The problem |
Copy out every line of the data where the word "CORREO" is found.

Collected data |
------
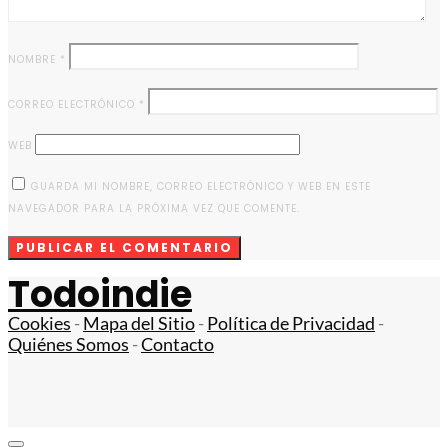
NOMBRE
*
CORREO ELECTRÓNICO
*
WEB
GUARDA MI NOMBRE, CORREO ELECTRÓNICO Y WEB EN ESTE
NAVEGADOR PARA LA PRÓXIMA VEZ QUE COMENTE.
Todoindie
Cookies
-
Mapa del Sitio
-
Política de Privacidad
-
Quiénes Somos
-
Contacto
------
Exercise result |
CORREO ELECTRÓNICO
GUARDA MI NOMBRE, CORREO ELECTRÓNICO Y WEB EN ESTE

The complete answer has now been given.